VRAM Consumed - 22GB
RAM Consumed (by CC) - 7GB
nothing changed.

all the errors from first session were fixed )

Third Session (Vision)

To turn on vision for qwen, you are required to use mmproj, which was included with gguf.

setup:

    ROCBLAS_USE_HIPBLASLT=1 ./build/bin/llama-server \
        --model models/Qwen3.5-27B-GGUF/Qwen3.5-27B-UD-Q4_K_XL.gguf \
        --alias "qwen3.5-27b" \
        --port 8001 \
        --ctx-size 65536 \
        --n-gpu-layers 999 \
        --flash-attn on \
        --jinja \
        --threads 8 \
        --temp 0.6 \
        --top-p 0.95 \
        --top-k 20 \
        --min-p 0.00 \
        --cache-type-k q8_0 \
        --cache-type-v q8_0 \
        --mmproj models/Qwen3.5-27B-GGUF/mmproj-F32.gguf

and its only added 1-2 ram usage.

tested with 8 Images and quality of vision was WOW to me.
if you look at Artificial Analysis Vision Benchmark, qwen is on Claude 4.6 Opus level which makes it superior for vision tasks.

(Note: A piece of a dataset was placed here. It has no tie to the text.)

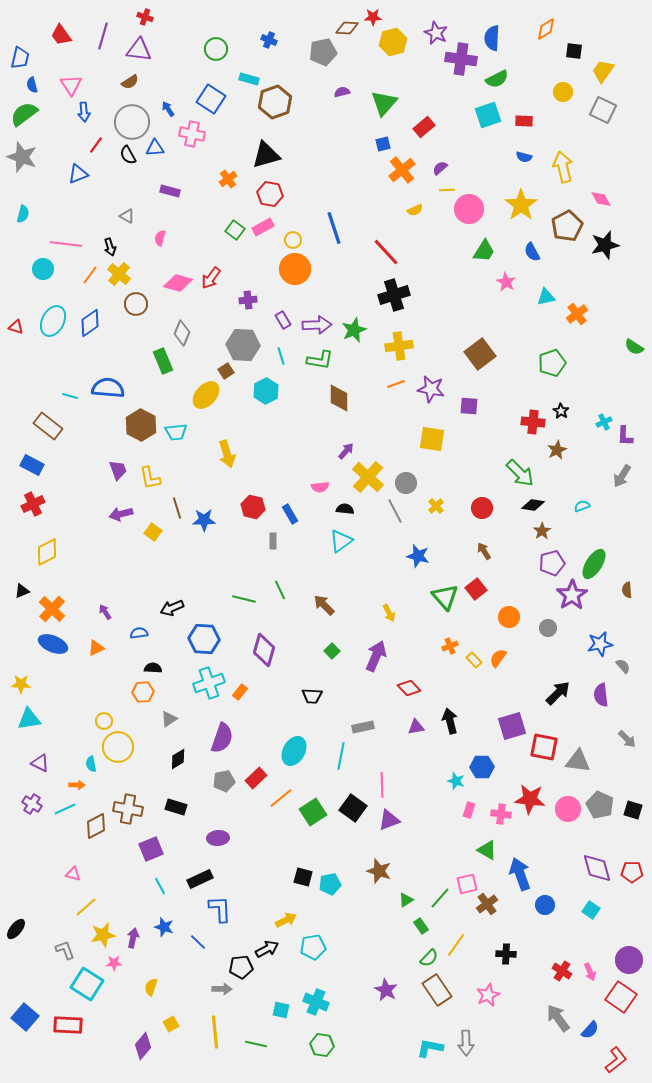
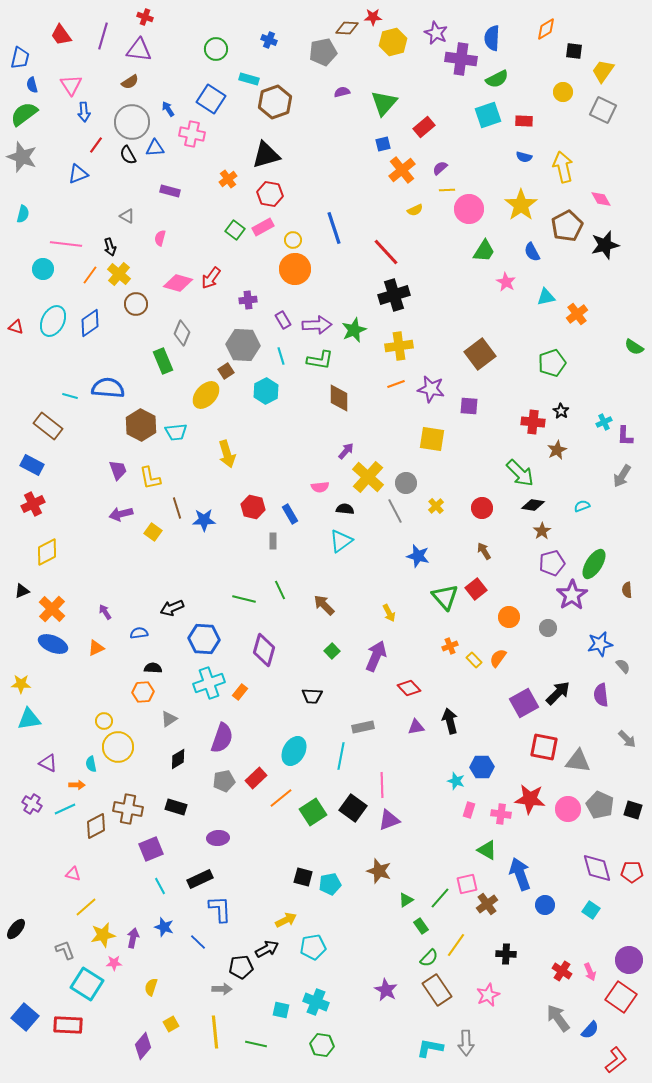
purple square at (512, 726): moved 12 px right, 23 px up; rotated 12 degrees counterclockwise
purple triangle at (40, 763): moved 8 px right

My tests showed that it can really good understand context of image and handwritten diagrams.

Verdict

system prompt is too big and takes too much time to load. but this is only first time, then caching makes everything for you.
CC is worth using with local models and local models nowadays are good for coding tasks. and I found it most "offline" coding agent CLI compared to Opencode, why I should use less "performant" alternative, when I can use SOTA )

Future Experiments:
- I want to use bigger Mixture of Experts model from Qwen3.5 Family, but will it give me better 2x performance for 2x size?
- want to try CC with Zed editor, and check how offline zed will behave with local CC.
- How long compaction will hold agents reasoning and how quality gonna degrade, with codex or CC I had 10M context chats with decent quality compared to size.